Test: Beat Cop (Video)


Es läuft schlecht für den aufrichtigen New Yorker Detective Jack Kelly in Beat Cop [App Store] von 11 bit studios (@11bitstudios). Am Ende eines nächtlichen Einsatzes stehen eine Leiche, verschwundene Diamanten und seine Strafversetzung. Degradiert muss Kelly fortan in den Straßen von Brooklyn Dienst schieben. Das Geschehen spielt sich im Wesentlichen in einem wenige Häuserblocks umfassenden Kiez – dem Beat – ab. Fingerzeige dirigieren Jack durch die Straßen in Retro-Pixelgrafik. Kellys Ausrüstung – Uhr, Funkgerät, Notizblock, Handschellen und Pistole – ist stets über den unteren Bildschirmrand erreichbar.
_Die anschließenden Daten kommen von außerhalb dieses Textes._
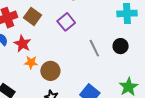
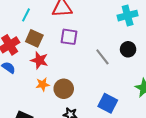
purple square: (66, 22) -> (69, 37), turned -30
red star: (22, 44) -> (39, 60), moved

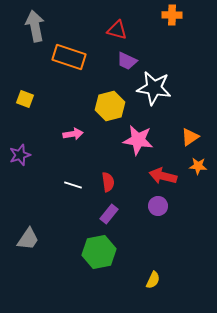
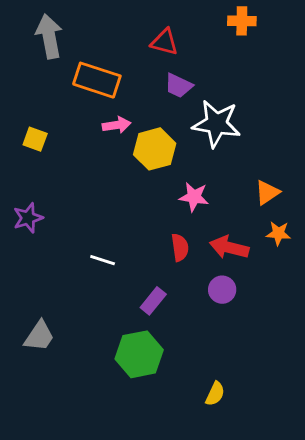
pink arrow: (73, 134) -> (117, 125), moved
pink star: (138, 140) -> (194, 197), size x0.7
red semicircle: (108, 182) -> (180, 247), moved

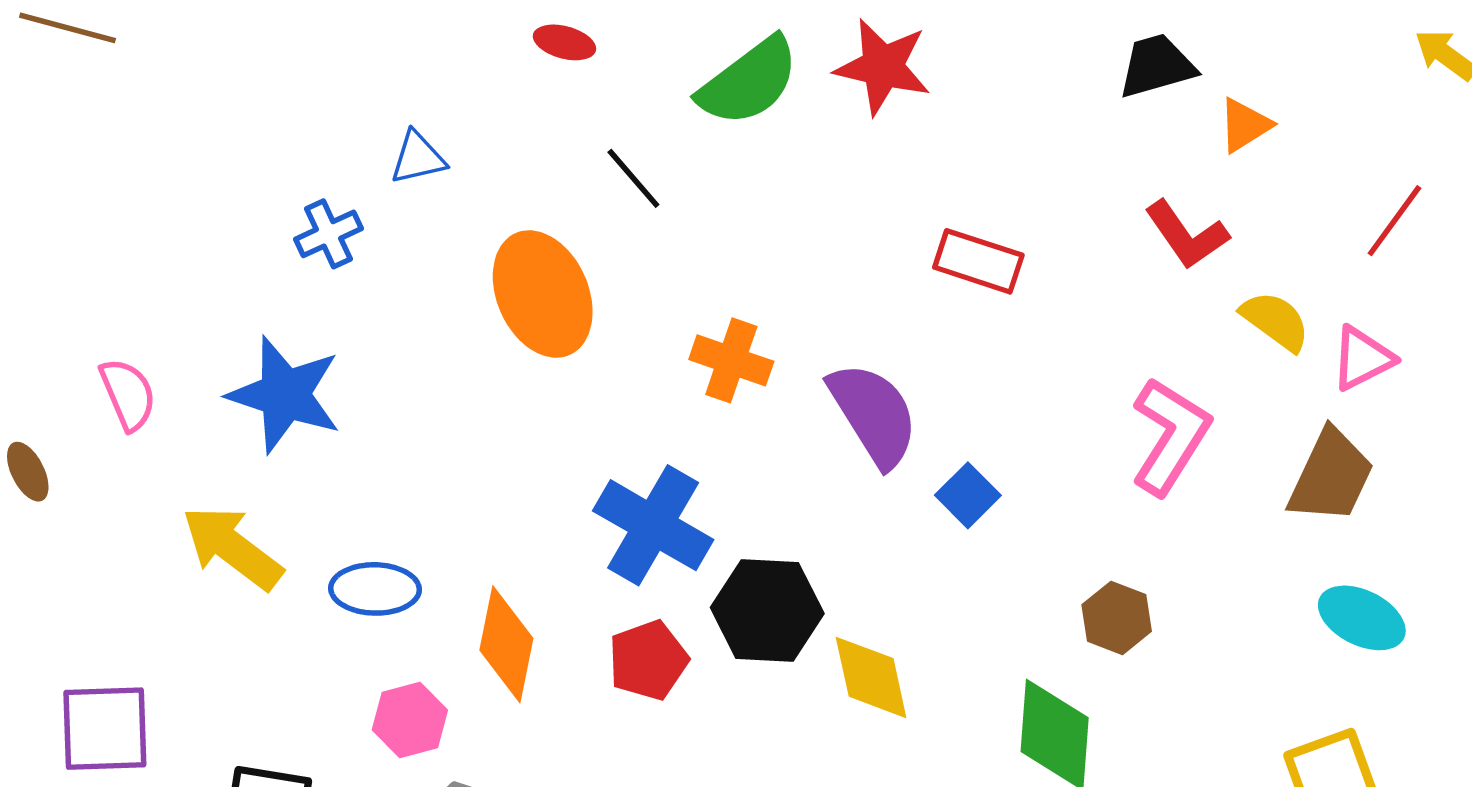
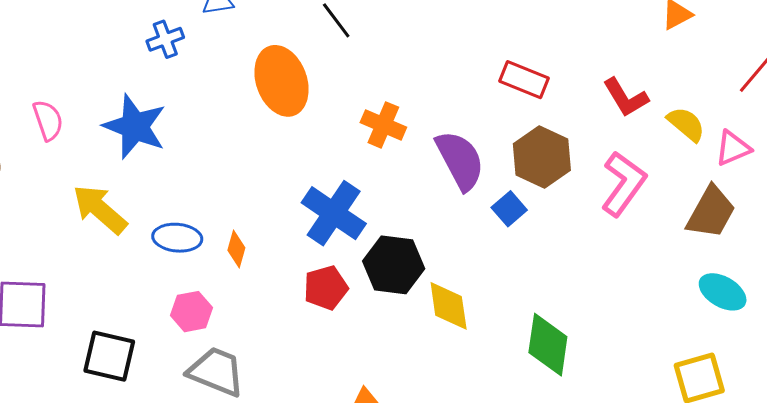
red L-shape: (1187, 235) -> (626, 98), moved
brown hexagon: (1117, 618) -> (542, 157), moved, size x1.5
orange diamond: (506, 644) -> (236, 249), moved, size x0.6

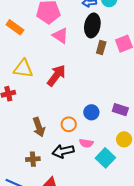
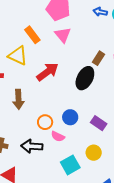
black ellipse: (92, 25) -> (85, 78), moved
orange rectangle: (15, 27) -> (32, 35), moved
brown arrow: (39, 127) -> (18, 99), moved
pink semicircle: (86, 143) -> (58, 136), moved

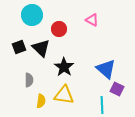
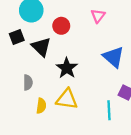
pink triangle: (92, 20) -> (98, 16), turned 40
black square: (19, 47) -> (17, 37), moved
blue triangle: (106, 69) -> (113, 57), moved

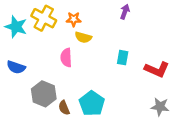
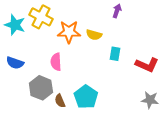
orange star: (74, 19) -> (69, 32), moved, size x1.6
yellow semicircle: (83, 37) -> (94, 35), moved
pink semicircle: (66, 58) -> (56, 62), moved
Über die meiste Zeit spielt sich Beat Cop wie ein klassisches Adventure: Kelly spricht mit den Bewohnern des Stadtteils, sammelt Hinweise und zieht daraus seine Schlüsse. Durch die Entscheidungen des Spielers verändern sich die Beziehungen zu Kiez-Bewohnern, Kollegen und Kriminellen sowie der Kontostand. Geld benötigt Kelly für Doughnuts, Hotdogs und regelmäßig fällige Alimente. Zudem tobt ein Bandenkrieg, in den Kelly hineingezogen wird. Es liegt jedoch zum großen Teil am Spieler, wie er den Tag verbringt.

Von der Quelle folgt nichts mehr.